Firsthand accounts of prejudice and discrimination were widespread among the 50 or so Venezuelan migrants who attended the public hearing at an auditorium of the Federal University of Roraima, in Boa Vista.
“We're not a problem. The situation in our country is very difficult, that's why we're here,” said a Venezuelan man named Bruno Florian.
“We want to be part of the solution. We suffer a lot with discrimination here. The women are all labeled ‘prostitutes,’” added another man named Freiomar Villena.
In a legal limbo
While Venezuelans can freely enter Brazil with their ID cards, those who intend to settle and work in the country experience difficulties when it comes to obtaining documents like the employment record book (Carteira de Trabalho), which allows foreigners to seek legal employment.

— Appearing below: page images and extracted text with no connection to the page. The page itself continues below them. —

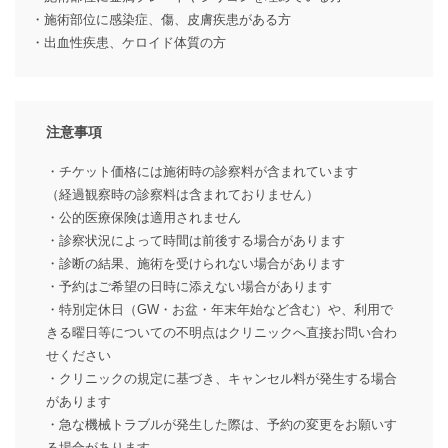
・施術部位に感染症、傷、皮膚疾患がある方
・出血性疾患、ケロイド体質の方
注意事項
・チケット価格には施術時の診察料が含まれています
（経過観察時の診察料は含まれておりません）
・公的医療保険は適用されません
・診察状況によって時間は前後する場合があります
・診断の結果、施術を受けられない場合があります
・予約はご希望の日時に添えない場合があります
・特別定休日（GW・お盆・年末年始など含む）や、利用で
きる曜日等についての不明点はクリニックへ直接お問い合わ
せください
・クリニックの規定に基づき、キャンセル料が発生する場合
があります
・急な機械トラブルが発生した際は、予約の変更をお願いす
る場合があります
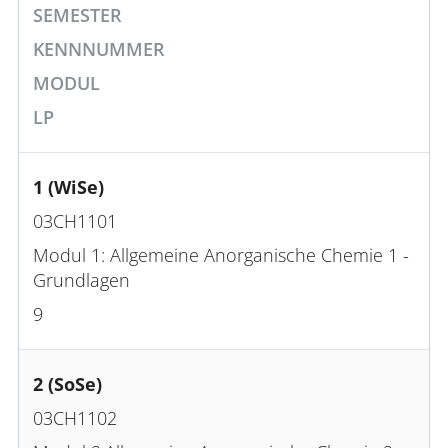
SEMESTER
KENNNUMMER
MODUL
LP
1 (WiSe)
03CH1101
Modul 1: Allgemeine Anorganische Chemie 1 -
Grundlagen
9
2 (SoSe)
03CH1102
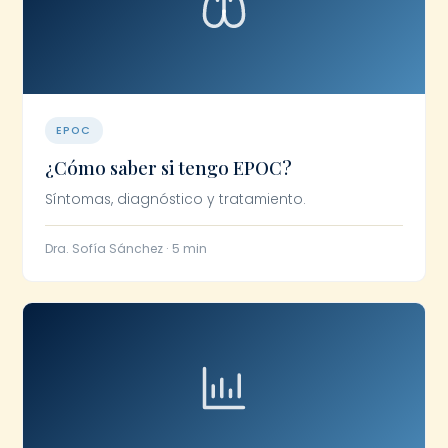
EPOC
¿Cómo saber si tengo EPOC?
Síntomas, diagnóstico y tratamiento.
Dra. Sofía Sánchez · 5 min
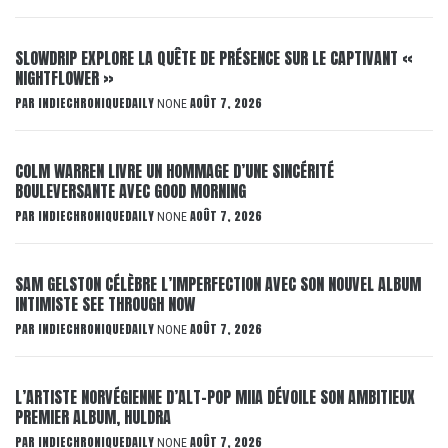
SLOWDRIP EXPLORE LA QUÊTE DE PRÉSENCE SUR LE CAPTIVANT «
NIGHTFLOWER »
PAR
INDIECHRONIQUEDAILY
AOÛT 7, 2026
NONE
COLM WARREN LIVRE UN HOMMAGE D’UNE SINCÉRITÉ
BOULEVERSANTE AVEC GOOD MORNING
PAR
INDIECHRONIQUEDAILY
AOÛT 7, 2026
NONE
SAM GELSTON CÉLÈBRE L’IMPERFECTION AVEC SON NOUVEL ALBUM
INTIMISTE SEE THROUGH NOW
PAR
INDIECHRONIQUEDAILY
AOÛT 7, 2026
NONE
L’ARTISTE NORVÉGIENNE D’ALT-POP MIIA DÉVOILE SON AMBITIEUX
PREMIER ALBUM, HULDRA
PAR
INDIECHRONIQUEDAILY
AOÛT 7, 2026
NONE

Many Venezuelans, and immigrants from other countries, have to settle instead for the legal limbo of filing and waiting for an asylum request. In Brazil, while they wait for their application to be processed, asylum seekers are eligible for documents like a social security number, passport, and the employment record book.
The review process itself can take months or even years. In the meantime, migrants can work and reside freely in the country, while accessing all public services. According to Conare, the National Agency for Refugees (the agency responsible for asylum applications), the number of requests from Venezuelans skyrocketed from 341 in 2015 to 2,230 last year.
Foreigners only qualify as refugees if they can prove that they have suffered some kind of persecution or violation of human rights in their home country, and Brazilian officials say most asylum requests from Venezuelans don't fulfill those requirements.
Last year, Conare granted refugee status to only five Venezuelans.
To circumvent this obstacle, Brazilian's National Council for Immigration (CNIg) recently allowed anyone to enter the country by land to request “temporary residence,” if they are from countries with which Brazil doesn't have bilateral free-residency agreements — which includes Venezuela. To take advantage of this program, however, individuals must pay the steep price of R$400 (U$S127) per head.
Migrants without such means can also hope that Brazil's National Congress will pass a new bill on migration that's now under consideration. The legislation would expand the provision of humanitarian visas (currently only granted to Syrians and Haitians) to include Venezuelans.
Meanwhile, Brazil's local authorities are doing what they can to address the needs of their communities and their newest arrivals. During the public hearing near Boa Vista, several officials admitted their mistakes in trying to provide assistance to migrants, and promised to do better in the future.
“Our expectation now is that a joint effort really happens and that public entities really respond to civil society,” Ana Carolina Bragança, a prosecutor in Roraima, who also helped organize the public audience, told Migramundo.